The PGR Numbers, from Mitchell Aboulafia

The results of the latest iteration of the peculiar exercise known as the PGR survey have been slow to appear, but, as the "area" rankings have trickled out, Mitchell Aboulafia has been tracking the participation rate over at Up@Night. And, so far, it does not look good. The most recent area he has mentioned is Philosophy of Language.

As he summarizes the situation:

In 2011 there were 52 evaluators in the Philosophy of Language.

Of these 52 evaluators, 31 did not participate in the Philosophy of Language rankings in 2014.

This is a 60% drop from 2011 to 2014.

There were a total of 27 evaluators in 2014.

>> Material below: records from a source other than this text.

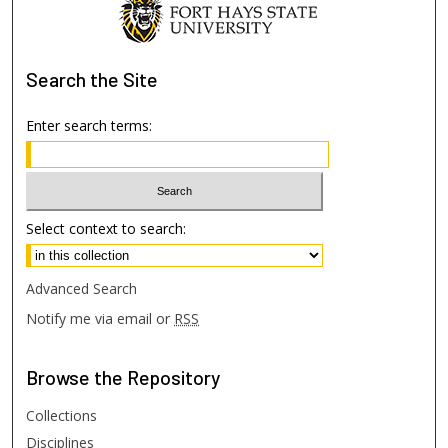
Search
the Site
Enter search terms:
Select context to search:
Advanced Search
Notify me via email or
RSS
Browse
the Repository
Collections
Disciplines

This is a net drop of 48% from 2011 to 2014.

In other words, the Philosophy of Language lost 31 evaluators in 2014 and found only 6 replacements.
Other areas have also shown a drop, but this is the worst yet.

Congratulations to everyone who refused to participate.

Mitchell's other recent articles on PGR are also worth reading:
The most amusing part of these is Leiter's apparent claim (no I won't link to it) that one "big difference between academic law and academic philosophy is that in the former there is far less consensus on scholarly paradigms than in the latter". I confess to not knowing a lot about academic law, but one wonders how much less consensus there could be in any discipline than there is in academic philosophy. Unless, of course, "academic philosophy" means, by definition, only what is done at the "top" departments. And, in particular, whether it excludes, by definition, the sort of work that people like Mitchell do.

No doubt, there is plenty of consensus among the PGR evaluator pool. But that, as has often been pointed out, is not a reflection of reality but a bias that creates the reality it purports to reflect.